• **Work order**
Every line in the records below between the one holding "Freddy Fazbear's Pizza" and the one holding "colleagues, clients, and", inclusive, is to be set down exactly; all other lines are to be left out.

• **Source data**
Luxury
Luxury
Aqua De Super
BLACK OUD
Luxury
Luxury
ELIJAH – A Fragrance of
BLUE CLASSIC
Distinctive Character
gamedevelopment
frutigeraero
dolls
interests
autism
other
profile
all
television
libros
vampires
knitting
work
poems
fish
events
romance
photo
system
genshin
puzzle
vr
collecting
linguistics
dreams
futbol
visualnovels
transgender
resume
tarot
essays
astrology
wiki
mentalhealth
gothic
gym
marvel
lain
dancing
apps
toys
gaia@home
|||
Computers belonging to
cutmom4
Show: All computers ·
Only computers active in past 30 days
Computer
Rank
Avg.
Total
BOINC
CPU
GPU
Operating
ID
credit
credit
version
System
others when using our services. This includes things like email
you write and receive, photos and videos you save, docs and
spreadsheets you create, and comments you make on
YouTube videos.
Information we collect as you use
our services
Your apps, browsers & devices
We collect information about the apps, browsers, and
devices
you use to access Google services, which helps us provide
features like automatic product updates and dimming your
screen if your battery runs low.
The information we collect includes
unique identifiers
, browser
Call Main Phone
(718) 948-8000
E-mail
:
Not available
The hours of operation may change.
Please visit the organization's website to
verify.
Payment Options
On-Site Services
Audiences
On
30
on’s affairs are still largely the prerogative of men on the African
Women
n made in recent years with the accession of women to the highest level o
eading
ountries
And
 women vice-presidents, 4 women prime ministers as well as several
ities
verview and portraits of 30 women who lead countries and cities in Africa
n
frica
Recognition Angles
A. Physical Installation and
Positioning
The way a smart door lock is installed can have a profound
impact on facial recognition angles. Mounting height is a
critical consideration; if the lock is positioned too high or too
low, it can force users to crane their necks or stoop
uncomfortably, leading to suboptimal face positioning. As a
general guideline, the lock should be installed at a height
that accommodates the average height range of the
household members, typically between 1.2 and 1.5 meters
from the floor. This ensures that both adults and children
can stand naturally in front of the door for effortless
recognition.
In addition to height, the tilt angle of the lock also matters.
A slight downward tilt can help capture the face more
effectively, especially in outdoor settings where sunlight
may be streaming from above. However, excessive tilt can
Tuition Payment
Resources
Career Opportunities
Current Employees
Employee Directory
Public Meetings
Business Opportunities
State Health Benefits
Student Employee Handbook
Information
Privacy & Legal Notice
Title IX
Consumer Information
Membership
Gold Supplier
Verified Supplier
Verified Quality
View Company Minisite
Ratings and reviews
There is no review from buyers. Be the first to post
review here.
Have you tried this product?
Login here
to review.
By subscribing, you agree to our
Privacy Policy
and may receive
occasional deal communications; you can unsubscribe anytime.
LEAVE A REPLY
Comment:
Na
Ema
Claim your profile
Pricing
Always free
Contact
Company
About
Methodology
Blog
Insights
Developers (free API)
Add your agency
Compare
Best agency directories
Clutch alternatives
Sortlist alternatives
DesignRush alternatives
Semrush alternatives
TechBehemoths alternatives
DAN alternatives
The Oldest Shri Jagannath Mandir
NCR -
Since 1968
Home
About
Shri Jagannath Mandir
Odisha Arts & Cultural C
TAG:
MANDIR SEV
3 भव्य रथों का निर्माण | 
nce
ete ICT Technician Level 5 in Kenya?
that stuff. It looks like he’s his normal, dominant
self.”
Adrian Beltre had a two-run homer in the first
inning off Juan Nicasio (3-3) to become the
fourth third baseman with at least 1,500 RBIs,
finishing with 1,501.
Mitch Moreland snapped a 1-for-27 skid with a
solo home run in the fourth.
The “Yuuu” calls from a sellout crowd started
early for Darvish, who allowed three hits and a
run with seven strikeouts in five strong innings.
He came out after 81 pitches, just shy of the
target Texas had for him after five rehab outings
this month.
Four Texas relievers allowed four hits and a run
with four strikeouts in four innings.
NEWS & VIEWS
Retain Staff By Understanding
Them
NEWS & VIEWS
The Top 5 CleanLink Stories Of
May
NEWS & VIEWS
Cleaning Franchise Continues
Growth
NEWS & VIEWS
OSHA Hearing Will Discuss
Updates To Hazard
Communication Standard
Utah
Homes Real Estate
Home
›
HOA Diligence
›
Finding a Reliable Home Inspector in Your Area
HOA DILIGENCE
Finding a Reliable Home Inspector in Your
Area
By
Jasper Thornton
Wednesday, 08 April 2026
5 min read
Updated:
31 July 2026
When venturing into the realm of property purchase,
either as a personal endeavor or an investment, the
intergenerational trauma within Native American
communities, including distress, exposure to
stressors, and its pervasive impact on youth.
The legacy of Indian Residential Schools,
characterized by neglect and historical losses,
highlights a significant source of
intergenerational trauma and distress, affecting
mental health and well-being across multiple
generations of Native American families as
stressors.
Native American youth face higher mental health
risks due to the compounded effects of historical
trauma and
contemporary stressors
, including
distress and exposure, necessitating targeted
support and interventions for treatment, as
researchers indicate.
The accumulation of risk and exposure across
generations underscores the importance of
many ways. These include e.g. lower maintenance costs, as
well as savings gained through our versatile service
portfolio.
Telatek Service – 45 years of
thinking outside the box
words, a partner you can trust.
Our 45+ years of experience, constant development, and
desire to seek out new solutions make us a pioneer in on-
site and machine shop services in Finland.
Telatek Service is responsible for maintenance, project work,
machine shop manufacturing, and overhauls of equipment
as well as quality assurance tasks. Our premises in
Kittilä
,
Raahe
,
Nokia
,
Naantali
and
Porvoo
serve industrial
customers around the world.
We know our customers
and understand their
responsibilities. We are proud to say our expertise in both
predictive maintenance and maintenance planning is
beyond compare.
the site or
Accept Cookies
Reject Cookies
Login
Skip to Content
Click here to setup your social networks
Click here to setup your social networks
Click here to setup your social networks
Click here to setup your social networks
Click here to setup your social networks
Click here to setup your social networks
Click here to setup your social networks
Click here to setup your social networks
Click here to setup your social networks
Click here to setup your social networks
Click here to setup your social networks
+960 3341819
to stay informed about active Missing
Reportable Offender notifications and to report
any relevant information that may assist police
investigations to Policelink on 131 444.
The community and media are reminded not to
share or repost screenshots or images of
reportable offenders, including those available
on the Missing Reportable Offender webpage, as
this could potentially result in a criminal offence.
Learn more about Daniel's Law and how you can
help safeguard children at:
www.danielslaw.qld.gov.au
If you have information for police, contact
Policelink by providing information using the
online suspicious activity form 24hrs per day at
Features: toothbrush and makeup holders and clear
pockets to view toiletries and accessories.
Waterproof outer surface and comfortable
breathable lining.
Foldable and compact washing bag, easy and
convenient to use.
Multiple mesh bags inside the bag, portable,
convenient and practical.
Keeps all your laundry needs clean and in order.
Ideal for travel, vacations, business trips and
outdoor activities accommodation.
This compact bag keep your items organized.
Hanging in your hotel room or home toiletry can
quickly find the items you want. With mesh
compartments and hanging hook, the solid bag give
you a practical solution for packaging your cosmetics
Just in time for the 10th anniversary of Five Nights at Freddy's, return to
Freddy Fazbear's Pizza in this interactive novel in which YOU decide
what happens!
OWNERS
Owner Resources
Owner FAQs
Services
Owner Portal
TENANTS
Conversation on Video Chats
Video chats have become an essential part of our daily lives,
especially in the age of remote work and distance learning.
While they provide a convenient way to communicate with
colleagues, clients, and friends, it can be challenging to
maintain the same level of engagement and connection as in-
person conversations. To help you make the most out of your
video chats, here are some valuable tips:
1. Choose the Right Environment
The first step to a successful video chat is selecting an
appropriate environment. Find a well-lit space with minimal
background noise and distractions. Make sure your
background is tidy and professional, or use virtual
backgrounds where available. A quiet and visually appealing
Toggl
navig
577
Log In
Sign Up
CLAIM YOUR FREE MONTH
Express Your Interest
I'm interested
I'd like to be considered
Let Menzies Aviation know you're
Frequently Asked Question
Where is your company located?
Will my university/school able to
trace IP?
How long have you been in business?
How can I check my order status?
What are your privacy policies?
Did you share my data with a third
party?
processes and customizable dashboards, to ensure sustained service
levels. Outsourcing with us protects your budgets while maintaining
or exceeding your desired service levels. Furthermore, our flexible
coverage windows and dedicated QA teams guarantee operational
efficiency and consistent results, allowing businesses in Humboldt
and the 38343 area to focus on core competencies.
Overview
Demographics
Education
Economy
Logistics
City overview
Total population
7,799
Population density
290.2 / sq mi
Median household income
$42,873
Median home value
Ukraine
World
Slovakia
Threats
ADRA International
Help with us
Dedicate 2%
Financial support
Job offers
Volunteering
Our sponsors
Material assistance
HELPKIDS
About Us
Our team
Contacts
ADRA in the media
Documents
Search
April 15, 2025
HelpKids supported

• **Answer for the task**
Freddy Fazbear's Pizza in this interactive novel in which YOU decide
what happens!
OWNERS
Owner Resources
Owner FAQs
Services
Owner Portal
TENANTS
Conversation on Video Chats
Video chats have become an essential part of our daily lives,
especially in the age of remote work and distance learning.
While they provide a convenient way to communicate with
colleagues, clients, and friends, it can be challenging to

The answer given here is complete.